SPT, (Särskild polistaktik), is a tactic where the police work with communication rather than physical measures to reduce the risk of conflicts during events like demonstrations.

Tactics include knowledge about how social movements function and how crowds act, as well as understanding how individuals and groups act in a given situation. Police may attempt to engage in collaboration and trust building, which they are specially trained to do.

Katharina von Sydow, chairwoman of the Police Association West Region, told Swedish Radio P4 West that the concept should exist throughout the country.
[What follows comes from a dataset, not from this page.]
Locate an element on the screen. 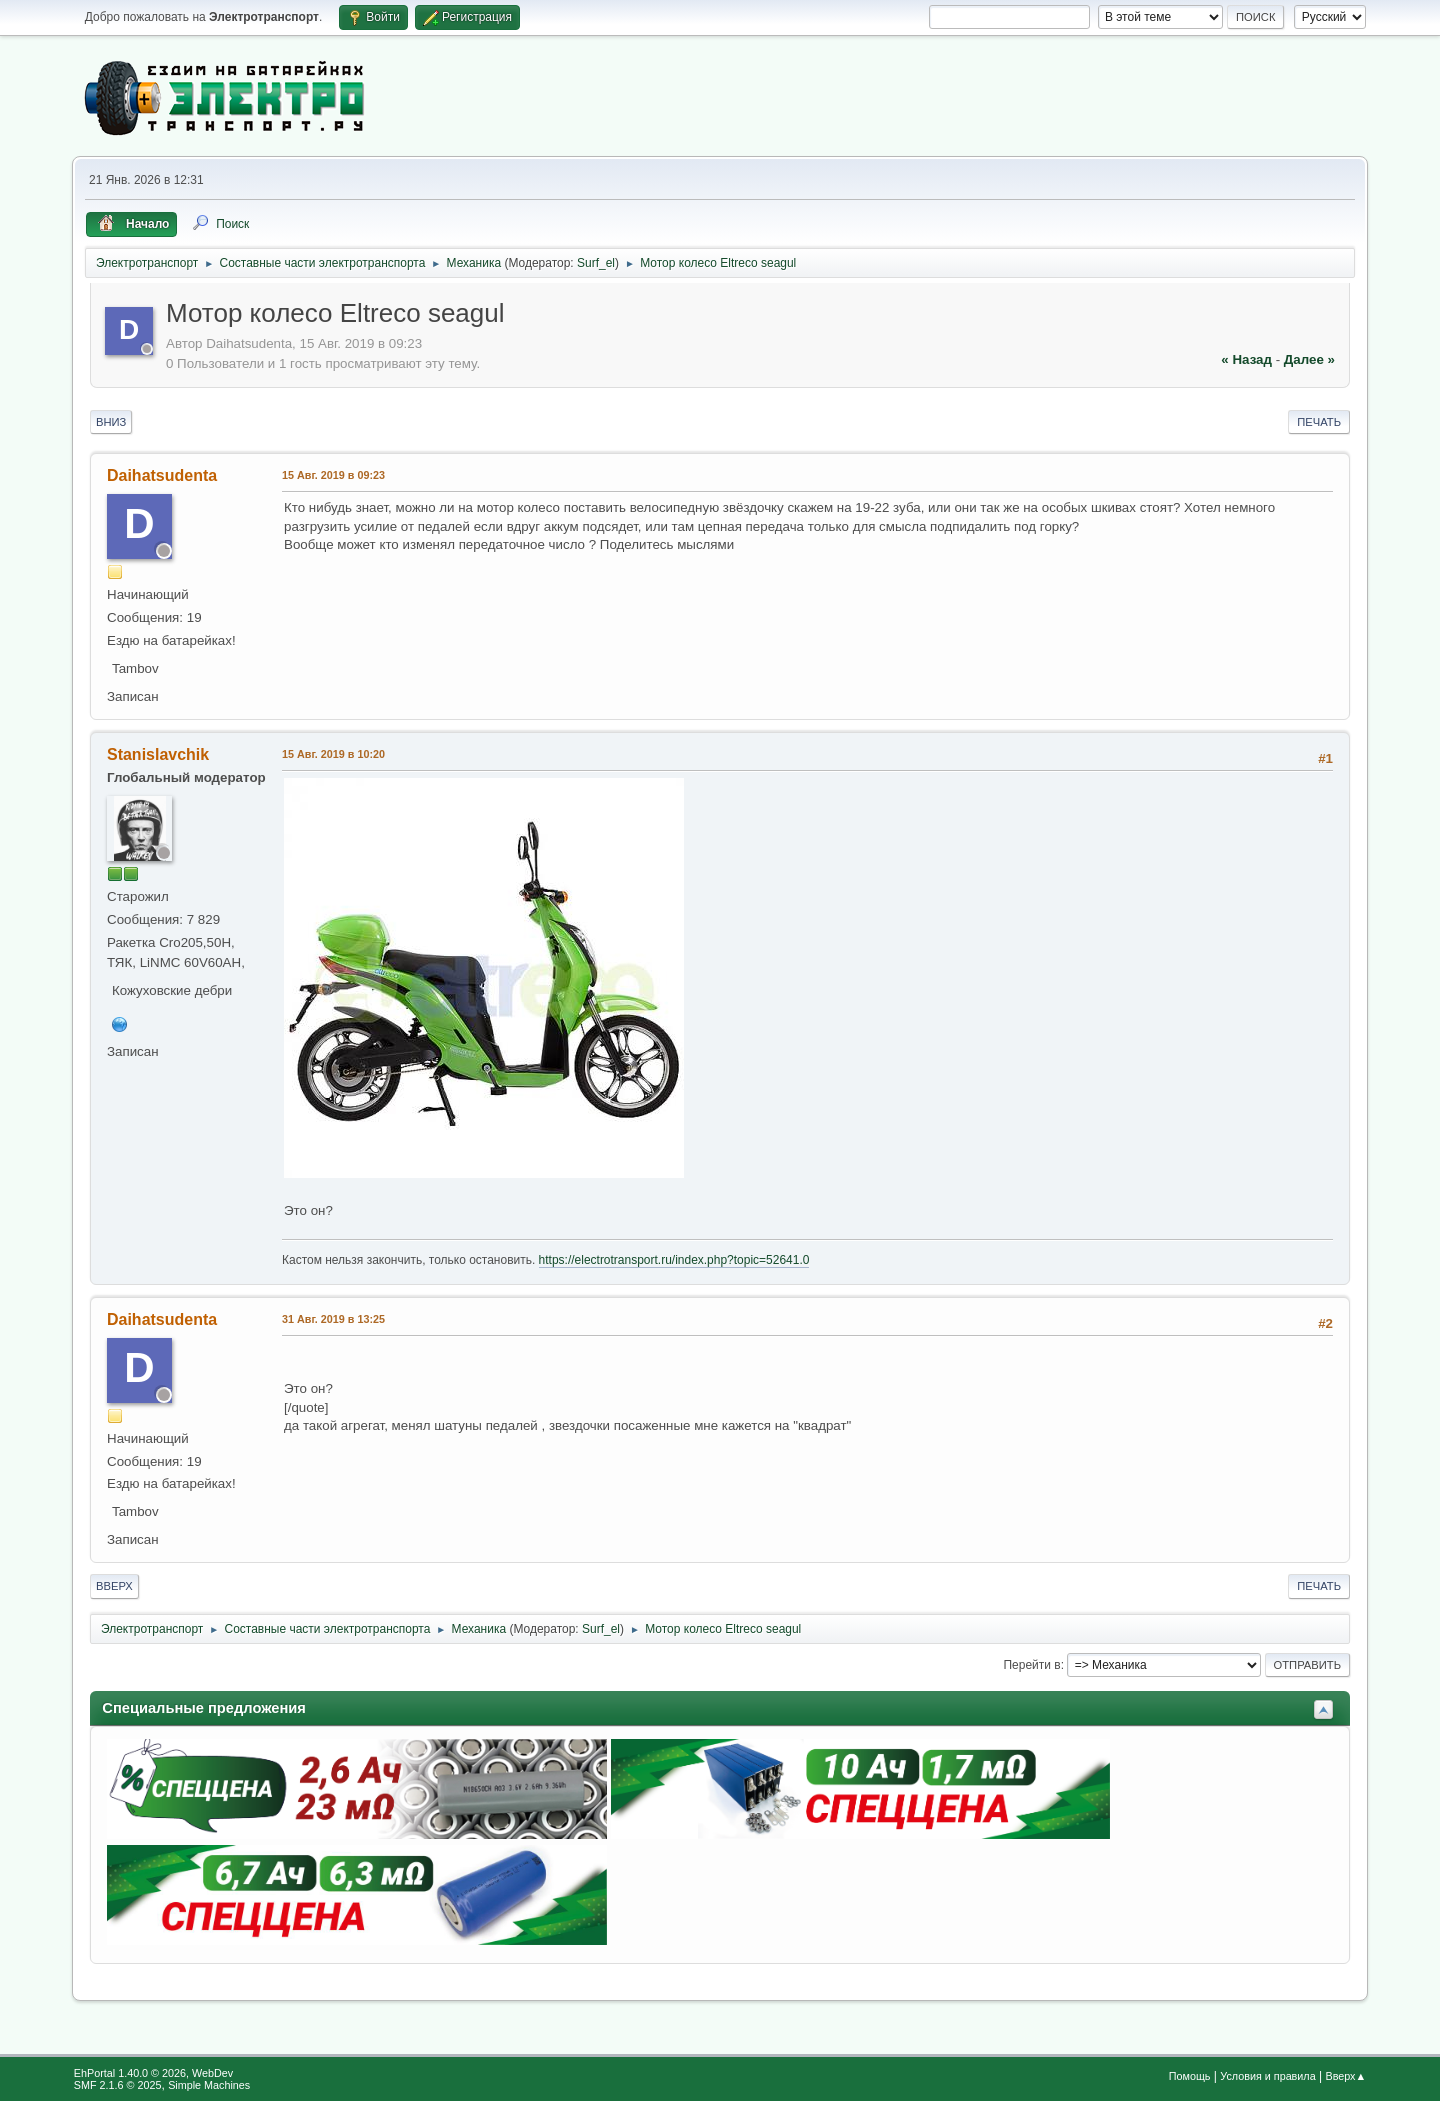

“We have nothing to defend ourselves within 10 to 15 metres. We need tools to stop this type of violent riot without doing too much damage,” she said.

SPT is used in the West region, the South region and in Stockholm, which doesn’t cover all the places where the Easter weekend riots took place.

In the wake of the riots, police unions and the police’s chief safety representative had a meeting with the National Police Chief, Anders Tornberg, and demanded an evaluation of the police’s work. Katharina von Sydow now hopes that the tactics will be introduced everywhere.

“This concept must exist throughout the country”, she said.

During the Easter weekend around 200 people were involved in riots after a planned demonstration by anti-Muslim Danish politician Rasmus Paludan and his party Stram Kurs (Hard Line), that included the burning of the Muslim holy book, the Koran.

Police revealed on Friday that at least 104 officers were injured in counter-demonstrations that they say were hijacked by criminal gangs intent on targeting the police. 

Forty people were arrested and police are continuing to investigate the violent riots for which they admitted they were unprepared. 

Paludan’s application for another demonstration this weekend was rejected by police.

In Norway on Saturday, police used tear gas against several people during a Koran-burning demonstration after hundreds of counter-demonstrators clashed with police in the town of Sandefjord.